Synodality, which avoids both autocracy and political democracy, is a goal and a task set before the church at present. Bishops need to listen better to their presbyterates and their people, if their local churches are “to walk together on the way” to the Lord. The conciliar vision, even its incomplete realization in the revised Code of Canon Law, ought to be implemented more thoroughly and systematically. Baptism and holy orders should be joined more completely to each other.

A Poor and Pilgrim Church

Last, but most important, is the council’s vision of a poor and pilgrim church. Vatican II gave rise to a number of ecclesial images and models; the church as people of God, body of Christ, temple of the Holy Spirit, communion and sacrament are the most prominent. Still neglected, however, perhaps because it is the most demanding, is that of the pilgrim church, the church of the poor. Christ, not the church, is the Lumen gentium, the light of the nations. Whatever authority the church has comes from Christ, who, in taking the form of a slave, overturned merely human conceptions of power. The church is likewise called to become poor: “It recognizes in those who are poor and who suffer, the likeness of its poor and suffering founder. It does all in its power to relieve their need and in them it endeavors to serve Christ.” It is “to proclaim, and this by its own example, humility and self-denial” (“Dogmatic Constitution on the Church,” No. 8).

In an opening address to the recent extraordinary consistory of cardinals, Cardinal Roger Etchegaray—the head of the Jubilee Year celebrations and former president of the Pontifical Council for Justice and Peace—noted that the church must pass from being a church for the poor to a church of the poor. Only an “entirely poor” church, he suggested, could be a missionary church. One need look only at Pope John Paul II. Never has he been more “powerful” than at his moments of greatest poverty and weakness: forgiving his would-be assassin, begging forgiveness at the Western Wall for sins against the Jewish people, unashamedly drooling on himself as he delivered the closing prayer at the Stations of the Cross this past Good Friday. How depressing, then, that many bishops, who readily proclaim their loyalty to the successor of Peter, have failed to follow his example.

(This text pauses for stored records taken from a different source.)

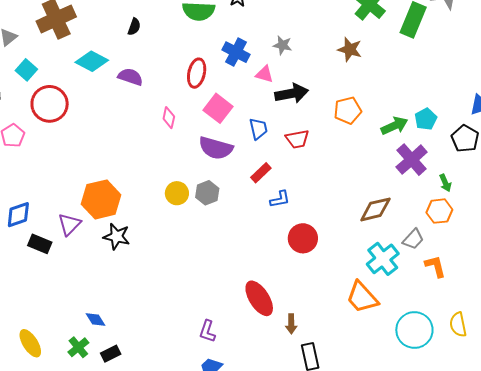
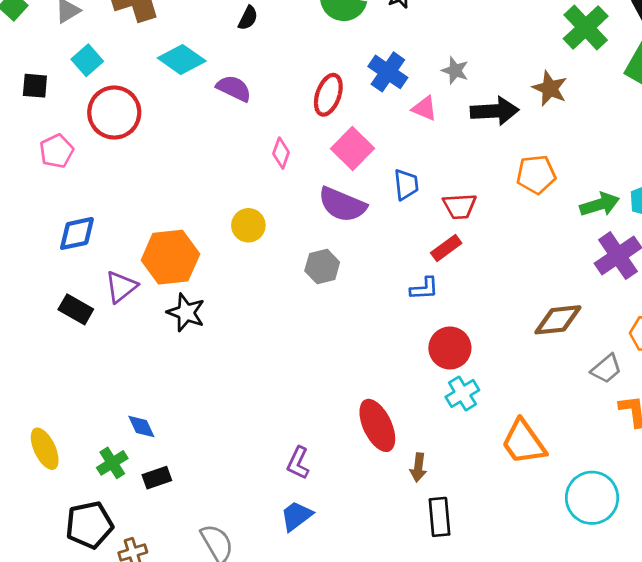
black arrow: (292, 93) -> (495, 111), moved
red rectangle: (261, 173) -> (446, 248), moved
yellow circle: (177, 193) -> (248, 225), moved
blue diamond: (18, 215) -> (77, 233), moved
cyan cross: (383, 259) -> (462, 393), moved, size x0.7

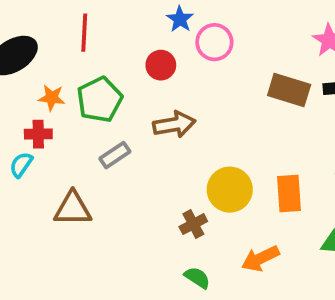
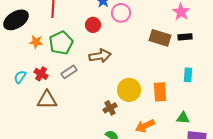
red cross: (38, 134) -> (41, 74), moved, turned 32

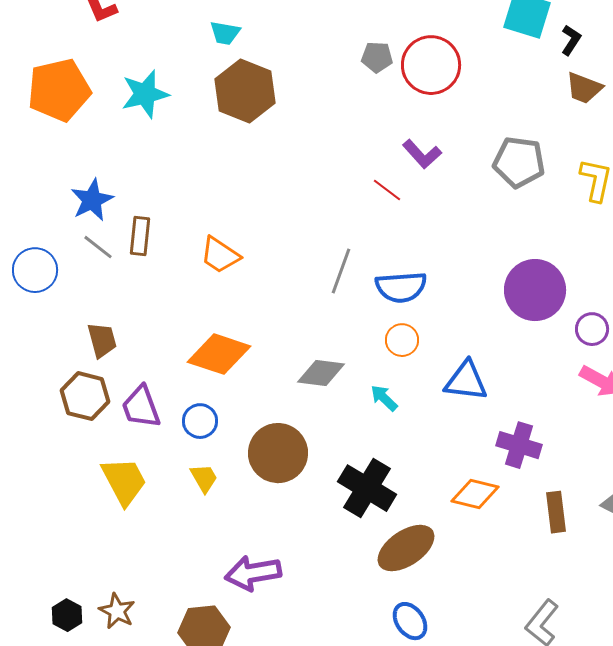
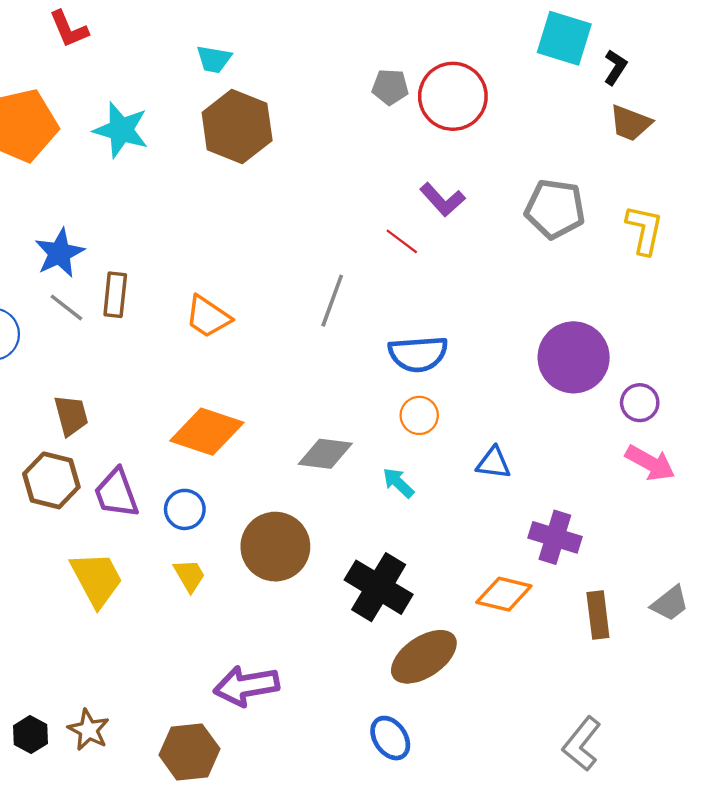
cyan star: (145, 94) -> (121, 130), turned 30
gray line: (341, 271) -> (332, 301), moved
blue triangle: (466, 381) -> (493, 463), size x0.7
blue ellipse: (410, 621) -> (390, 738), moved

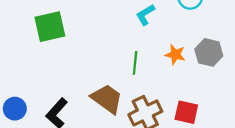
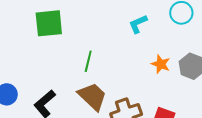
green line: (135, 63) -> (88, 61), moved

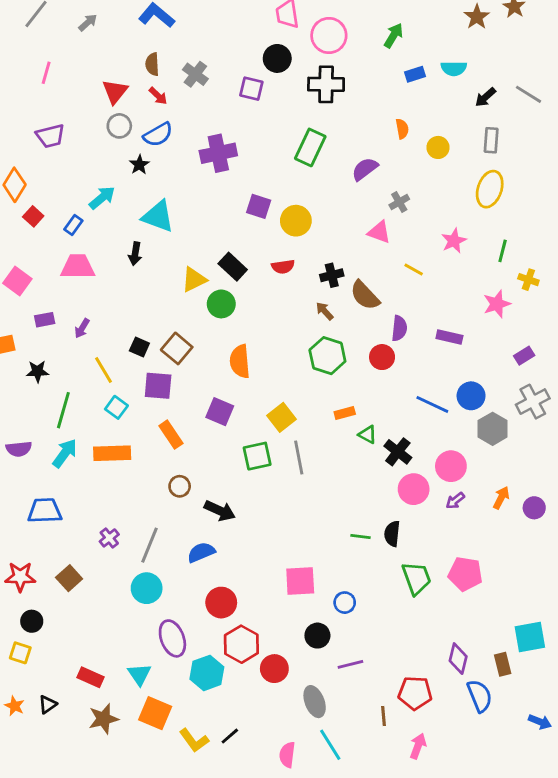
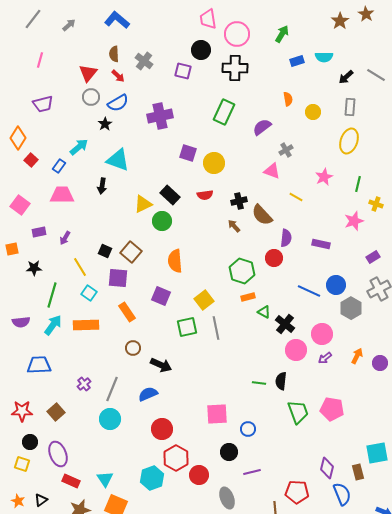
green hexagon: (327, 356) -> (242, 271), moved
purple ellipse: (172, 638) -> (58, 454), moved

What healing would occur were the church’s shepherds to abase themselves publicly and seek the mercy of God and their flocks? Who would spurn their humble and contrite hearts?

Were “the path of penance and renewal” (“Dogmatic Constitution on the Church,” No. 8) to be followed, the present brokenness and scandal would certainly, if not easily, become the occasion of reconciliation and new life. The abject failures of church leaders in Boston and elsewhere have made it painfully clear that the divine treasure comes to us only in earthen vessels. Perhaps the church will learn yet again that its king lives as the crucified and risen one, that his way is poverty, not power, and that his truth alone will set it free. The council said it best in the closing lines of its first chapter on the mystery of the church:

But by the power of the risen Lord [the church] is given the strength to overcome, in patience and in love, its sorrows and its difficulties, both those that are from within and those that are from without, so that it may reveal in the world, faithfully, although with shadows, the mystery of its Lord until, in the end, it shall be manifested in full light.

“Dogmatic Constitution on the Church,“ No. 8

Karl Rahner, S.J., once pointed out that the darkness of the night makes the stars shine all the more brightly. In this time of self-inflicted darkness for the American church, the light of Vatican II—Christ—is needed more than ever.